Lucas 9

Zending van de twaalf

1Hij riep de twaalf bij elkaar en gaf hun kracht en gezag over alle demonen, en ter genezing van ziekten. 2En Hij zond hen uit om het koninkrijk van God te verkondigen en zieken gezond te maken. 3Hij zei tegen hen: ‘Neem niets mee voor onderweg, geen stok, geen reistas, geen brood, geen geld en geen extra kleren. 4Als je bij iemand onderdak krijgt, blijf dan daar tot je verder reist. 5Kom je in een stad waar de mensen je niet ontvangen, ga er dan weg en schud het stof van je voeten, als een getuigenis tegen hen.’ 6Toen gingen ze op weg; ze trokken van dorp naar dorp en overal verkondigden ze de goede boodschap en genazen ze de zieken.

Herodes’ nieuwsgierigheid

7Herodes, de tetrarch, hoorde wat er allemaal gebeurde, maar hij wist niet wat hij ervan moest denken, omdat sommigen zeiden: ‘Johannes is uit de doden opgewekt’, 8terwijl anderen zeiden: ‘Elia is teruggekomen’, en weer anderen: ‘Een van de oude profeten is opgestaan.’ 9Maar Herodes zei: ‘Johannes heb ik laten onthoofden; wie is dat toch over wie ik al die verhalen hoor?’ Hij wilde Hem eigenlijk wel eens zien.
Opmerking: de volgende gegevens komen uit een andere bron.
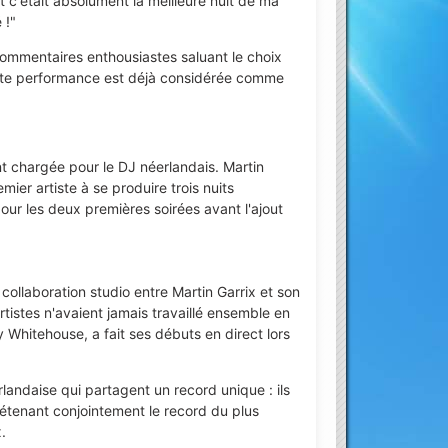
t c'était absolument la meilleure nuit de ma
 !"
commentaires enthousiastes saluant le choix
ette performance est déjà considérée comme
t chargée pour le DJ néerlandais. Martin
ier artiste à se produire trois nuits
our les deux premières soirées avant l'ajout
collaboration studio entre Martin Garrix et son
tistes n'avaient jamais travaillé ensemble en
Whitehouse, a fait ses débuts en direct lors
landaise qui partagent un record unique : ils
tenant conjointement le record du plus
.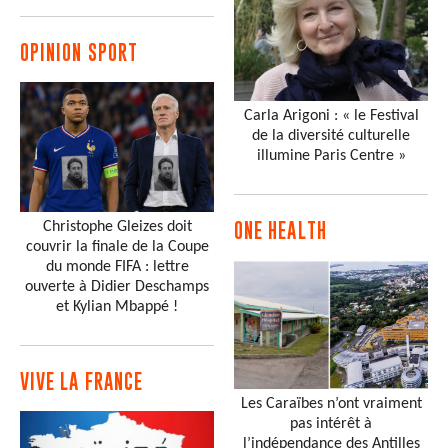
OPINION SPORT
Carla Arigoni : « le Festival
de la diversité culturelle
illumine Paris Centre »
Christophe Gleizes doit
ONE HEALTH
couvrir la finale de la Coupe
du monde FIFA : lettre
ouverte à Didier Deschamps
et Kylian Mbappé !
VIVE LA FRANCE
Les Caraïbes n’ont vraiment
pas intérêt à
l’indépendance des Antilles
Terugkeer van de twaalf. Jezus geeft vijfduizend mensen te eten

10Toen de apostelen bij Jezus waren teruggekeerd, brachten ze Hem verslag uit van wat ze hadden gedaan. Daarna trok Hij zich alleen met hen terug in de omgeving van de stad Betsaïda. 11Maar de mensen kwamen erachter en volgden Hem; Hij ontving hen vriendelijk, sprak hun over het koninkrijk van God en maakte gezond wie genezing nodig had. 12Toen de dag ten einde liep, kwamen de twaalf naar Hem toe en zeiden: ‘Stuur de mensen weg, dan kunnen ze onderdak zoeken in de dorpen en op de hoeven in de buurt en wat gaan eten; hier zijn we in een eenzame streek.’ 13Maar Hij zei tegen hen: ‘Jullie moeten hun te eten geven.’ Zij zeiden: ‘Wij hebben niet meer dan vijf broden en twee vissen, of we zouden voor al dat volk eten moeten gaan kopen’; 14want ze waren met ongeveer vijfduizend man. Daarop zei Hij tegen zijn leerlingen: ‘Laat ze gaan zitten in groepen van ongeveer vijftig.’ 15Dat deden ze, ze vroegen iedereen om te gaan zitten. 16Toen nam Jezus die vijf broden en twee vissen. Hij keek op naar de hemel, sprak de zegenbede uit en brak ze, en gaf ze aan de leerlingen om aan de mensen uit te delen. 17Ze hadden allen volop te eten, en wat er overschoot werd opgehaald, twaalf manden vol.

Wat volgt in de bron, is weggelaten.